After the fall of the Berlin Wall and, with it, Soviet communism, one of the great joys for this former US Army Signal Corps officer was getting to talk with a former East German officer who came to work for our company a few years later.

"How real was it?" I asked him one evening over dinner, referring to the Soviet threat which we basically had spent every waking moment thinking about.   In precise English, he told me, "None of it.  We were more scared than you."   The seven Spetznaz divisions had low morale and the TO&E(Table of Organization and Equipment ) we would get from spies was fabricated - if they had 10 tanks, for example, they might have only one necessary part to make them run so they would place it in various tanks, move them, and make it appear as if they were active units.

And then there were inflatables.   Camouflaged fakes designed to look like they were real.   our talk was in 1997.  Sometimes what is old is new again.

A company called Rusbal is hoping to work with Russia's Defense Ministry to create a line of inflatable weapons - fakes - that visually, with heat signatures, and on radar appear to be real.  Rusbal presumably stands for Russian Balloons but I can't say that for sure.    To pull it off, a tank might have a thin metal lining for radar and a heater inside for thermal so a $12,000 fake could look real enough to lure a $1 million missile.


Inflatable decoy.  Courtesy: Rusbal

Inflatables are nothing new, of course.    One head fake for the invasion of Normandy in World War 2 was Gen. George S. Patton in command of an inflatable army on the coast of Dover, which made the Germans think the invasion would come at Calais rather than 150 miles west, where it did.   That decoy army was part of the reason for D-Day success, along with the Germans misunderstanding of American politics.  It was unthinkable that America's 'best' general was not being used for the important invasion due to unpopularity at home (1) and so their willingness to accept fakes was heightened.

B-26 full-size inflatable decoy Patten company
A full-size inflatable B-26 from World War 2.  Credit: Patten Company.
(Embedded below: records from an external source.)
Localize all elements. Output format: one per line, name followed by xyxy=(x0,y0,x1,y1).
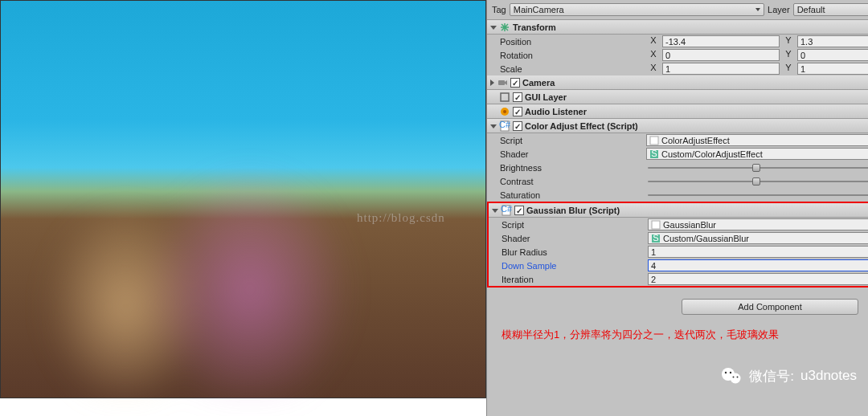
shader-field[interactable]: SCustom/ColorAdjustEffect xyxy=(646,148,868,160)
brightness-label: Brightness xyxy=(500,163,643,173)
audio-listener-header[interactable]: Audio Listener xyxy=(487,104,868,119)
wechat-value: u3dnotes xyxy=(800,368,857,384)
svg-point-32 xyxy=(733,377,735,378)
gui-layer-icon xyxy=(499,92,510,103)
rotation-label: Rotation xyxy=(500,51,643,60)
game-viewport: http://blog.csdn xyxy=(0,0,486,398)
down-sample-label: Down Sample xyxy=(502,261,645,271)
gaussian-blur-section: C# Gaussian Blur (Script) Script Gaussia… xyxy=(487,202,868,288)
script-icon: C# xyxy=(501,205,512,216)
color-adjust-enable-checkbox[interactable] xyxy=(513,121,522,131)
audio-icon xyxy=(499,106,510,117)
tag-dropdown[interactable]: MainCamera xyxy=(510,3,764,16)
script-field[interactable]: ColorAdjustEffect xyxy=(646,134,868,146)
scale-x-input[interactable] xyxy=(662,63,780,75)
iteration-label: Iteration xyxy=(502,275,645,284)
svg-point-30 xyxy=(725,372,727,373)
watermark-text: http://blog.csdn xyxy=(357,211,445,225)
wechat-icon xyxy=(720,365,743,387)
layer-label: Layer xyxy=(768,5,790,14)
position-y-input[interactable] xyxy=(797,35,868,47)
camera-header[interactable]: Camera xyxy=(487,75,868,90)
rotation-y-input[interactable] xyxy=(797,49,868,61)
shader-label: Shader xyxy=(502,234,645,243)
gaussian-enable-checkbox[interactable] xyxy=(514,206,524,215)
svg-text:C#: C# xyxy=(499,120,510,129)
component-title: GUI Layer xyxy=(525,92,868,102)
layer-value: Default xyxy=(797,5,825,14)
brightness-slider[interactable] xyxy=(648,162,868,173)
svg-text:S: S xyxy=(651,149,657,158)
script-label: Script xyxy=(500,136,643,145)
contrast-slider[interactable] xyxy=(648,176,868,187)
color-adjust-header[interactable]: C# Color Adjust Effect (Script) xyxy=(487,119,868,133)
wechat-credit: 微信号: u3dnotes xyxy=(720,365,857,387)
saturation-label: Saturation xyxy=(500,190,643,200)
contrast-label: Contrast xyxy=(500,177,643,186)
blur-radius-label: Blur Radius xyxy=(502,247,645,257)
x-label: X xyxy=(646,35,661,47)
svg-point-29 xyxy=(731,373,741,384)
foldout-icon[interactable] xyxy=(492,209,498,213)
script-label: Script xyxy=(502,220,645,230)
svg-rect-4 xyxy=(498,80,505,85)
layer-dropdown[interactable]: Default xyxy=(793,3,868,16)
inspector-panel: Tag MainCamera Layer Default Transform ?… xyxy=(486,0,868,416)
svg-text:C#: C# xyxy=(501,205,512,214)
gui-layer-header[interactable]: GUI Layer xyxy=(487,90,868,104)
gaussian-header[interactable]: C# Gaussian Blur (Script) xyxy=(489,203,868,218)
position-x-input[interactable] xyxy=(662,35,780,47)
gaussian-shader-field[interactable]: SCustom/GaussianBlur xyxy=(648,232,868,244)
add-component-button[interactable]: Add Component xyxy=(682,299,858,315)
tag-value: MainCamera xyxy=(514,5,564,14)
component-title: Camera xyxy=(522,78,868,88)
component-title: Audio Listener xyxy=(525,107,868,116)
position-label: Position xyxy=(500,37,643,47)
component-title: Color Adjust Effect (Script) xyxy=(525,121,868,131)
wechat-label: 微信号: xyxy=(749,367,794,385)
scale-label: Scale xyxy=(500,64,643,74)
svg-rect-7 xyxy=(501,93,509,101)
iteration-input[interactable] xyxy=(648,273,868,285)
y-label: Y xyxy=(781,35,796,47)
component-title: Gaussian Blur (Script) xyxy=(526,206,868,215)
down-sample-input[interactable] xyxy=(648,259,868,271)
rotation-x-input[interactable] xyxy=(662,49,780,61)
svg-rect-18 xyxy=(650,137,658,145)
scale-y-input[interactable] xyxy=(797,63,868,75)
script-icon: C# xyxy=(499,120,510,132)
foldout-icon[interactable] xyxy=(490,124,497,128)
gaussian-script-field[interactable]: GaussianBlur xyxy=(648,218,868,230)
svg-point-33 xyxy=(737,377,739,378)
transform-header[interactable]: Transform ? xyxy=(487,20,868,35)
audio-enable-checkbox[interactable] xyxy=(513,107,522,116)
saturation-slider[interactable] xyxy=(648,190,868,201)
annotation-text: 模糊半径为1，分辨率将为四分之一，迭代两次，毛玻璃效果 xyxy=(487,321,868,349)
camera-enable-checkbox[interactable] xyxy=(510,78,520,88)
svg-point-11 xyxy=(503,110,506,113)
tag-label: Tag xyxy=(492,5,506,14)
transform-icon xyxy=(499,22,510,33)
gui-enable-checkbox[interactable] xyxy=(513,92,522,102)
svg-rect-25 xyxy=(652,221,660,229)
component-title: Transform xyxy=(513,22,868,32)
shader-label: Shader xyxy=(500,149,643,159)
camera-icon xyxy=(497,77,508,88)
blur-radius-input[interactable] xyxy=(648,246,868,258)
foldout-icon[interactable] xyxy=(490,80,494,86)
foldout-icon[interactable] xyxy=(490,26,497,30)
svg-point-31 xyxy=(730,372,731,373)
svg-text:S: S xyxy=(653,234,658,243)
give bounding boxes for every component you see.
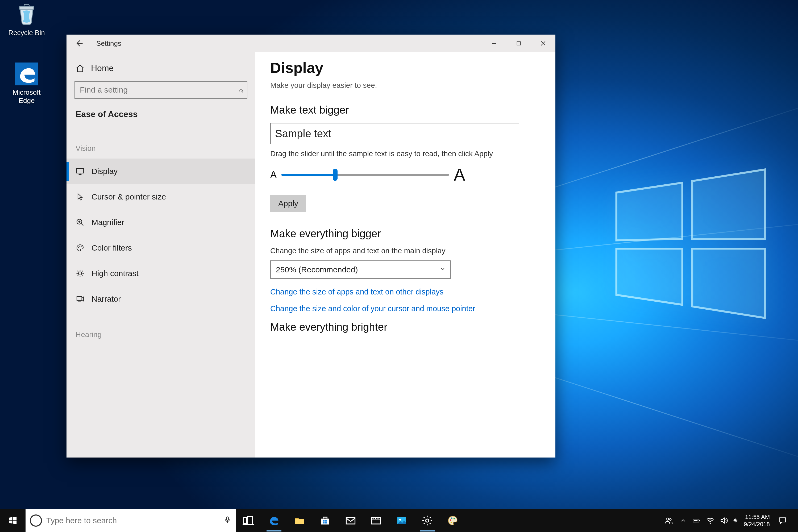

Rusbal isn't some new player in an amped-up Russian military effort.   The bulk of their business comes from 'bounce houses' like our kids play in and traditional hot air balloons.

NOTE:

(1) No one is in the doghouse forever and in August, 1944 he was allowed to go to Europe where he astonished friend and foe alike with his march across France.    That December, during the Ardennes German counteroffensive (Battle of the Bulge) Patton rushed his troops to the area and achieved what former subordinate and then superior Omar Bradley called "one of the most astonishing feats of generalship of our campaign in the west".